In Depth Experiment Configuration¶
Introduction¶
The Experiment class provides an interface that you can manage your experiment with backward compatibility. It means that even if your Experiment has been built/defined you will be able to configure its parameters, and allow you to run your notebooks created using previous Fed-BioMed versions (<3.4). This feature will provide more control over your experiment even after you have been running your experiment for several rounds. In this tutorial, the experiment interface will be explained using MNIST basic example.
1. Configuring Fed-BioMed Environment¶
Before running this notebook, you need to configure your environment by completing the following steps:
1.1. Deploying MNIST Dataset in the Node¶
Please run following command to add MNIST dataset into your Node.

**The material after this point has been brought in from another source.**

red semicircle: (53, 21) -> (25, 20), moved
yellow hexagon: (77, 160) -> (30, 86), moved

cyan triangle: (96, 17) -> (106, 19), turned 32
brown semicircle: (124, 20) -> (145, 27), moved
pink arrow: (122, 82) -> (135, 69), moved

This command will deploy MNIST dataset in your default node that will be created in folder fbm-node
located in the directory where the command is executed.
After running following command, please select data type 2) default
, use default tags
and select the folder where MNIST dataset will be saved.

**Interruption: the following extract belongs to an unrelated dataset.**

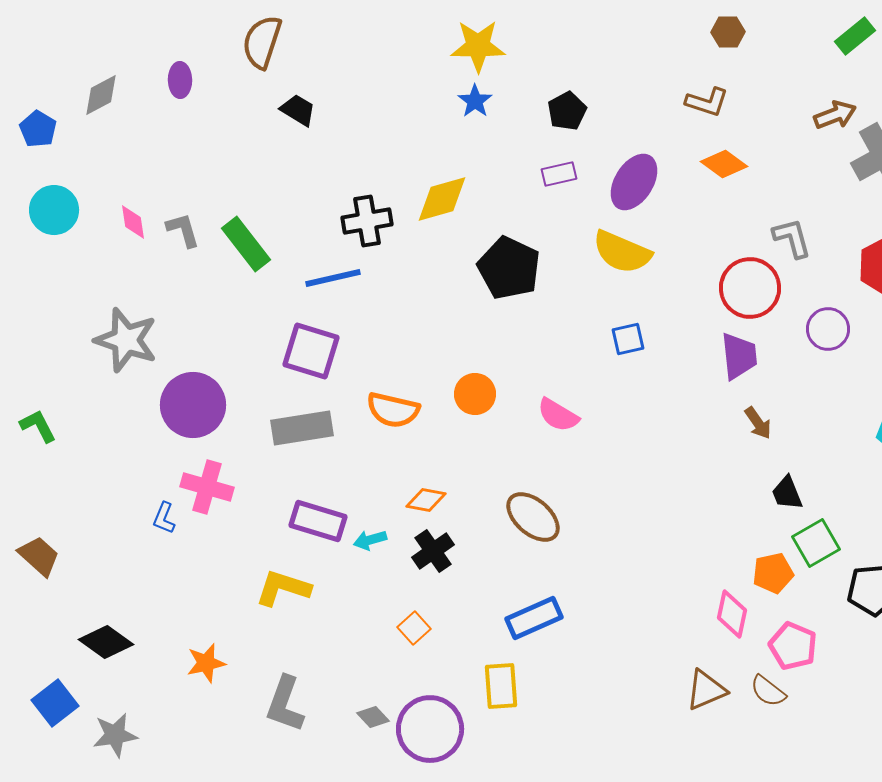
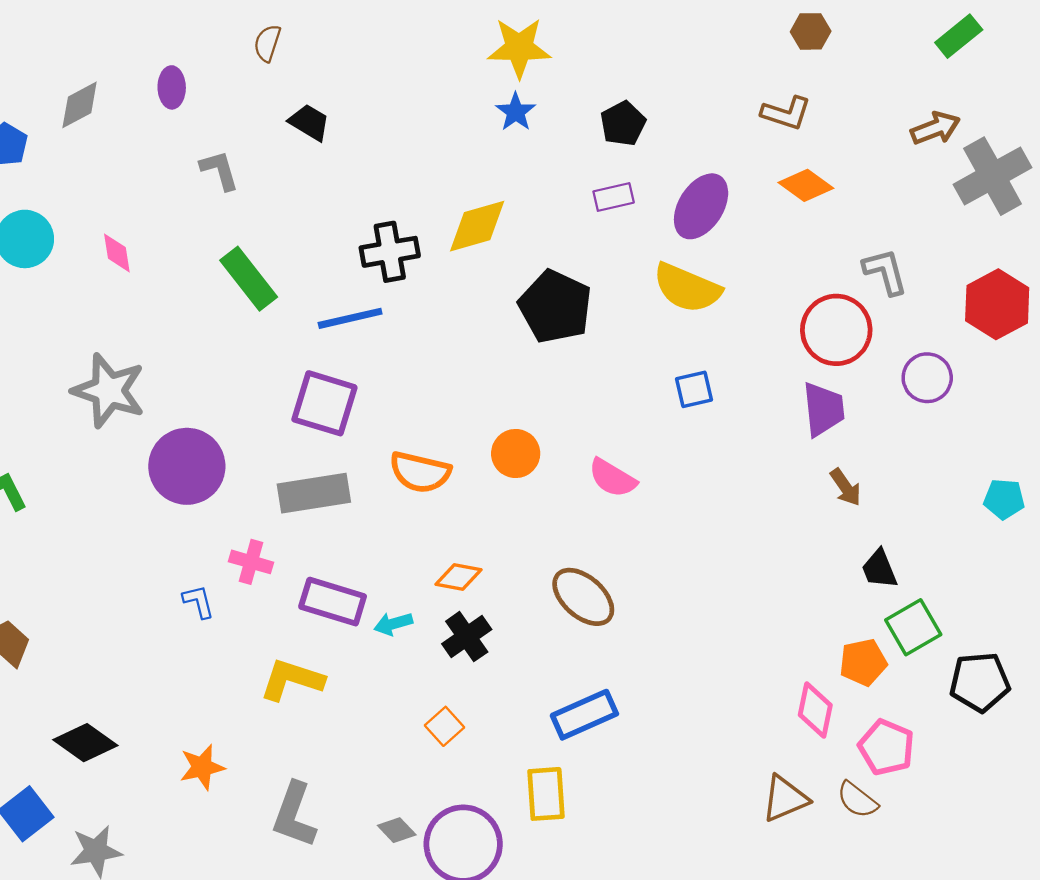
brown semicircle: (262, 42) -> (267, 43), size x0.6
gray L-shape: (183, 230) -> (220, 170), moved
pink cross: (207, 487) -> (251, 562), moved, size x0.7
blue L-shape: (164, 518) -> (199, 602), moved, turned 144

fedbiomed node dataset add
1.2. Starting the Node¶
After you have successfully completed previous step, please run following command to start your node.
fedbiomed node start
2. Creating a Training Plan¶
Before declaring an experiment, the training plan that will be used for federated training should be defined. The training plan below is the same training plan that is created in the Basic MNIST tutorial. We recommend you to follow Basic MNIST tutorial on PyTorch Framework to understand following steps.
import torch
import torch.nn as nn
import torch.nn.functional as F
from fedbiomed.common.training_plans import TorchTrainingPlan
from fedbiomed.common.data import DataManager
from torchvision import datasets, transforms
# Here we define the training plan to be used.
# You can use any class name (here 'MyTrainingPlan')
class MyTrainingPlan(TorchTrainingPlan):
# Defines and return model
def init_model(self, model_args):
return self.Net(model_args = model_args)
# Defines and return optimizer
def init_optimizer(self, optimizer_args):
return torch.optim.Adam(self.model().parameters(), lr = optimizer_args["lr"])
# Declares and return dependencies
def init_dependencies(self):
deps = ["from torchvision import datasets, transforms"]
return deps
class Net(nn.Module):
def __init__(self, model_args):
super().__init__()
self.conv1 = nn.Conv2d(1, 32, 3, 1)
self.conv2 = nn.Conv2d(32, 64, 3, 1)
self.dropout1 = nn.Dropout(0.25)
self.dropout2 = nn.Dropout(0.5)
self.fc1 = nn.Linear(9216, 128)
self.fc2 = nn.Linear(128, 10)
def forward(self, x):
x = self.conv1(x)
x = F.relu(x)
x = self.conv2(x)
x = F.relu(x)
x = F.max_pool2d(x, 2)
x = self.dropout1(x)
x = torch.flatten(x, 1)
x = self.fc1(x)
x = F.relu(x)
x = self.dropout2(x)
x = self.fc2(x)
output = F.log_softmax(x, dim=1)
return output
def training_data(self):
# Custom torch Dataloader for MNIST data
transform = transforms.Compose([transforms.ToTensor(),
transforms.Normalize((0.1307,), (0.3081,))])
dataset1 = datasets.MNIST(self.dataset_path, train=True, download=False, transform=transform)
loader_arguments = { 'shuffle': True}
return DataManager(dataset=dataset1, **loader_arguments)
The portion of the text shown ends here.